Jesus Christ wasn’t born in Bethlehem and instead was born almost 100 miles away, it has been claimed.
It is a tale 2,000 years old, and this time of year is acted out by schoolchildren and is celebrated with festive decorations in the Nativity.
Conventional wisdom is that the story is set in the town of Bethlehem near Jerusalem.
Tourists and revellers flock in their thousands to sing carols in Manger Square in the town, but some claim this is not the storied birthplace of Jesus.
Instead – it is claimed that Jesus was actually born in a town almost 100 miles away in Israel, also called Bethlehem.
Israel has two Bethlehems, the more famous one almost next door to Jerusalem in the West Bank and then another much further north.
It is close to the borders of Lebanon and Syria, and every year seems to fly under the radar of the Christmas festivities.
And yet there are some historians who claim this unassuming location is the true Bethlehem.
The biggest claim is why would Joseph and the Virgin Mary ride for days to go the Bethlehem in the West Bank, when this Bethlehem is just a handful of miles from their home of Nazareth?
It is believed that the supposed misidentifying of Bethlehem may have been caused by St Helena.
Helena, the empress of the Roman Empire in the fourth century, ordered the building the Basilica of the Nativity in the West Bank Bethlehem on the site where they believed Jesus was born.
And because of her decision, some historians argue it has meant for almost two millennia Christians have been going to what may be wrong Bethlehem.
Jesus is referred to through the Bible as from Galilee and as the Nazorean, so for some it makes sense he was born in this other Bethlehem.
Dr. Aviram Oshrim, an arcaheologist with the Israel Antiquities Authority, supports the claim of the northern Bethlehem.
He has been studying the matter since the 1990s, and has said he is “positive” of the true Bethlehem being near Nazareth.
“I was contracted to perform some salvage excavations around building and infrastructure projects in a small rural community in the Galilee,” he said.
“When I started work, some of the people who lived around the site told me how Jesus was really born there, not in the south.
“Intrigued, I researched the archaeological evidence for Bethlehem in Judea at the time of Jesus and found nothing.”
Dr Oshrim claims he does not believe that the heavily pregnant Mary could have made the trip south to the West Bank.
And he also questioned whether a baby would have been able to survive the return to Nazareth.
“I asked myself, what are the chances that the baby would still be alive if she rode all the way to Bethlehem in Judea?,” he said.
“Zero.

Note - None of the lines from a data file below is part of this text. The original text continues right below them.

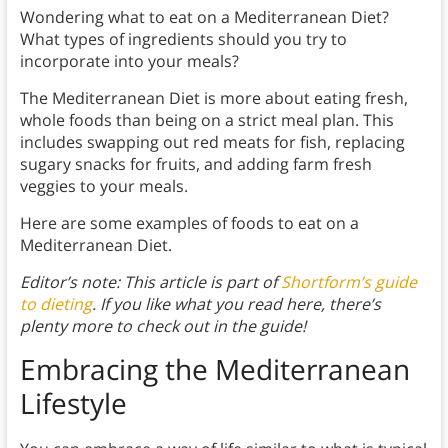
Wondering what to eat on a Mediterranean Diet?
What types of ingredients should you try to
incorporate into your meals?
The Mediterranean Diet is more about eating fresh,
whole foods than being on a strict meal plan. This
includes swapping out red meats for fish, replacing
sugary snacks for fruits, and adding farm fresh
veggies to your meals.
Here are some examples of foods to eat on a
Mediterranean Diet.
Editor’s note: This article is part of
Shortform’s guide
to dieting
. If you like what you read here, there’s
plenty more to check out in the guide!
Embracing the Mediterranean
Lifestyle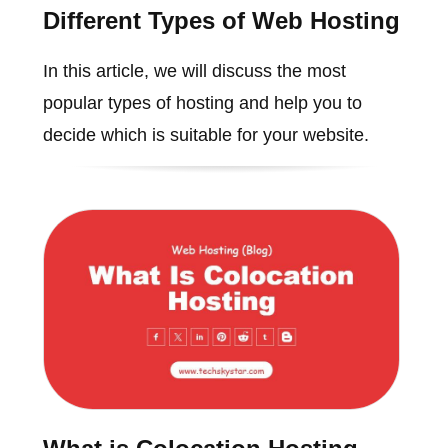
Different Types of Web Hosting
In this article, we will discuss the most
popular types of hosting and help you to
decide which is suitable for your website.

Whereas the distance from Nazareth to Bethlehem is possible.”
Biblical scholar Marcus Borg, who died in 2015, also supported Jesus’s birth not being in the West Bank’s Bethlehem,
In an article on his foundation’s website, it describes “historically it seems likely Jesus was actually born in Nazareth”.
And this would seem to match up without the archaeologists account of this other Bethlehem near Nazareth.
Borg explained “theologically Mathew and Luke place Jesus’s birth in Bethlehem because that is the city of David and in traditional Judaism the messiah would be descended from David”.
It continues:. “Saying that Jesus was born in Bethlehem is making a statement about his legitimacy as a messiah.”
However, if you take the Bible itself as fact – it seems clear the Bethlehem described by Matthew and Luke is the one near Jerusalem.
It reads quite undisputedly in the Book of Matthew that Jesus was born in “Bethlehem of Judea”.
And in the gospel of Luke it explains that “Joseph also went from the town of Nazareth in Galilee to Judea, to the city of David called Bethlehem”.
It goes on: “While they were there, the time came for her to deliver her child. And she gave birth to her firstborn son.”
However, the historical accuracy of the Bible is another debate – with the possibility of mistranslations and the fact it was assembled more than 400 years after the time of Jesus.